Fashion school can be a dream. And when it comes with a five-digit cash prize, it becomes the ultimate fantasy. Enter Anissa Gomez, a 20-year old SoFA Design Institute undergrad who made it her reality by joining Nips’ T-shirt design competition in collaboration with SoFA.
What made you join Nips’ T-shirt design contest?
I learned to always say yes to every opportunity in SoFA. Whenever an opportunity for internships or competitions comes along, I’d always go for it because you never know what doors it’ll open for you in the future. If I never tried joining this competition, I wouldn’t be here right now.
And how was the whole experience like?
It was overwhelming [but] I got to learn how an entrepreneur worked. There was a time when I had to go to Divisoria three days in a row because there was something wrong with the manufacturing. And now that I’ve had a taste of being an entrepreneur, I can officially say that I’m ready. Bring it on, fashion!
Who inspires you the most in fashion?
I aspire to be as creative and innovative as Iris Van Harpen and Hussein Chalayan. I love the way they think—incredibly unique and outstanding. Some of the materials Iris uses to make her garments—you wouldn’t even associate with fashion. Hussein's transformations are insane! When I watch his shows, my jaw is on the floor half of the time. It’s amazing.

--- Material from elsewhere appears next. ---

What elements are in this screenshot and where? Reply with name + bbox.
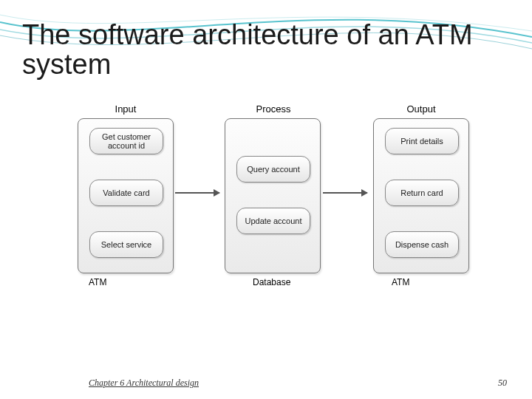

Was a pack of Nips as inspiration a challenge for you?
The best thing about Nips is the feeling of comfort that comes with it. When I think of it, the first words that pop into my head are color, joy, youth, and family. I always made sure that I was going in that direction.
My shirt design was inspired by mosaics and a photo I captured from this year’s Mother’s Day. We went on a trek to Feather Falls, California. It wasn’t easy, but each small step we took came together and lead us to a great breathtaking view—just like how I used each piece of Nips to create a bigger image. I wanted the shirt to have the effect of utter chaos up close, but have the clear image of a sunset amidst the mountains, creating a mosaic and pointillism-like effect to the viewers’ eyes.
During your presentation, we saw you styled your tees with a lot of utilitarian-inspired pieces. Does that define your style?
Since my T-shirt design had a sunset theme, my styling concept was to put it against the dark sky. I had the models wear a lot of black to emulate that so that the shirts themselves would be the center of attention—and I love black.
My designs are also more functional than they seem. The backpack [from my presentation] turns into a jacket, and the skirt can fit an extra small to an extra large. They’re innovative, eye-catching, and relatable, just like Nips.
This interview has been edited and condensed.